Con ricorso in Cassazione affidato a due motivi, che possono essere esaminati congiuntamente perché connessi, nei cui confronti il contribuente non ha spiegato difese scritte, il comune di Castiglione della Pescaia impugnava la sentenza della CTR della Toscana, relativa a un avviso d’accertamento ICI 2007 e 2008, per il mancato riconoscimento dell’agevolazione riferita all’immobile adibito ad abitazione principale, lamentando, con un primo motivo, il vizio di violazione di legge, in particolare, dell’art. 8 comma 2 del d.lgs. n. 504/92 e con un secondo motivo la violazione del medesimo art. 8 comma 2 cit. e degli artt. 143 e 144 c.c., sempre in relazione all’art. 360 primo comma n. 3 c.p.c., in quanto, erroneamente, i giudici d’appello, avevano riconosciuto il diritto della contribuente ad usufruire dell’esenzione oggetto di controversia, benché nell’immobile oggetto di tassazione avesse fissato la residenza anagrafica e dimorasse solo la stessa contribuente mentre, il coniuge e i figli erano risultati pacificamente residenti e dimoranti in altro comune.
Il Collegio ha deliberato di adottare la presente decisione in forma semplificata.
L’articolata censura è fondata.
È, infatti, insegnamento di questa Corte, quello che “In tema d’imposta comunale sugli immobili (ICI), ai fini della spettanza della detrazione prevista, per le abitazioni principali (per tale intendendosi, salvo prova contraria, quella di residenza anagrafica), dall’art. 8 del d.lgs. n. 504 del 1992 (come modificato dall’art.1, comma 173, lett. b), della l. n. 296 del 2006, con decorrenza dall’1 gennaio 2007), occorre che il contribuente provi che l’abitazione costituisce dimora abituale non solo propria, ma anche dei suoi familiari, non potendo sorgere il diritto alla detrazione ove tale requisito sia riscontrabile solo per il medesimo. (In applicazione di tale principio, la S.C. ha confermato la sentenza impugnata, che aveva escluso la detrazione sulla base dell’accertamento che l’immobile “de quo” costituisse dimora abituale del solo ricorrente e non della di lui moglie).” (Cass. ord. n. 15444/17, Cass. ordd. nn. 12299/17, 13062/17, 12050/10 (1)).
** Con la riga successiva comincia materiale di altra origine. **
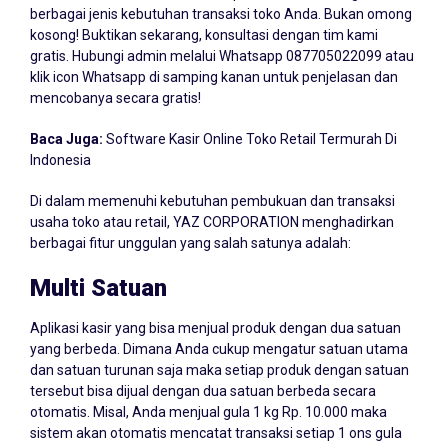
berbagai jenis kebutuhan transaksi toko Anda. Bukan omong
kosong! Buktikan sekarang, konsultasi dengan tim kami
gratis. Hubungi admin melalui Whatsapp
087705022099
atau
klik icon Whatsapp di samping kanan untuk penjelasan dan
mencobanya secara gratis!
Baca Juga:
Software Kasir Online Toko Retail Termurah Di
Indonesia
Di dalam memenuhi kebutuhan pembukuan dan transaksi
usaha toko atau retail, YAZ CORPORATION menghadirkan
berbagai fitur unggulan yang salah satunya adalah:
Multi Satuan
Aplikasi kasir yang bisa menjual produk dengan dua satuan
yang berbeda. Dimana Anda cukup mengatur satuan utama
dan satuan turunan saja maka setiap produk dengan satuan
tersebut bisa dijual dengan dua satuan berbeda secara
otomatis. Misal, Anda menjual gula 1 kg Rp. 10.000 maka
sistem akan otomatis mencatat transaksi setiap 1 ons gula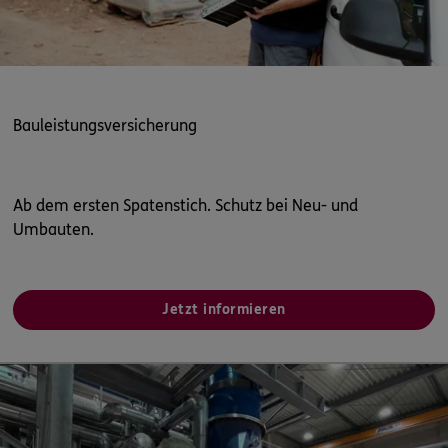
Bauleistungsversicherung
Ab dem ersten Spatenstich. Schutz bei Neu- und
Umbauten.
Jetzt informieren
Nel caso di specie, la sentenza impugnata si pone in evidente contrasto con il superiore principio, in quanto è pacifico tra le parti, che il nucleo familiare della ricorrente né risiede anagraficamente, né dimora abitualmente presso l’immobile oggetto di tassazione, mentre l’unica a risiedere abitualmente nell’immobile è solo la ricorrente, che, in tale situazione, non può invocare il diritto al riconoscimento dell’esenzione.
Va, conseguentemente accolto il ricorso, cassata senza rinvio l’impugnata sentenza e, non essendo necessari ulteriori accertamenti di fatto, ex art. 384 c.p.c., rigettato l’originario ricorso introduttivo del ricorrente.
Sussistono giusti motivi per la compensazione delle spese del giudizio di merito a seguito dell’alterno esito tra i precedenti giudizi di merito e il presente giudizio, ponendosi a carico della intimata le spese del giudizio di legittimità

P.Q.M. – LA CORTE SUPREMA DI CASSAZIONE Accoglie il ricorso, cassa l’impugnata sentenza e, decidendo nel merito, rigetta il ricorso introduttivo della contribuente. Dichiara compensate le spese del giudizio di merito e condanna la parte ricorrente al pagamento delle spese del giudizio di legittimità che liquida in € 1000,00, oltre € 200,00 per esborsi, oltre il 15% per spese generali, oltre accessori di legge.

(1) Cfr. Cass. 21 luglio 2017, n. 15444; Cass. 17 maggio 2017, n. 12299; Cass. 24 maggio 2017, n. 13062; Cass. 17 maggio 2010, n. 17050; tutte in Boll. Trib. On-line.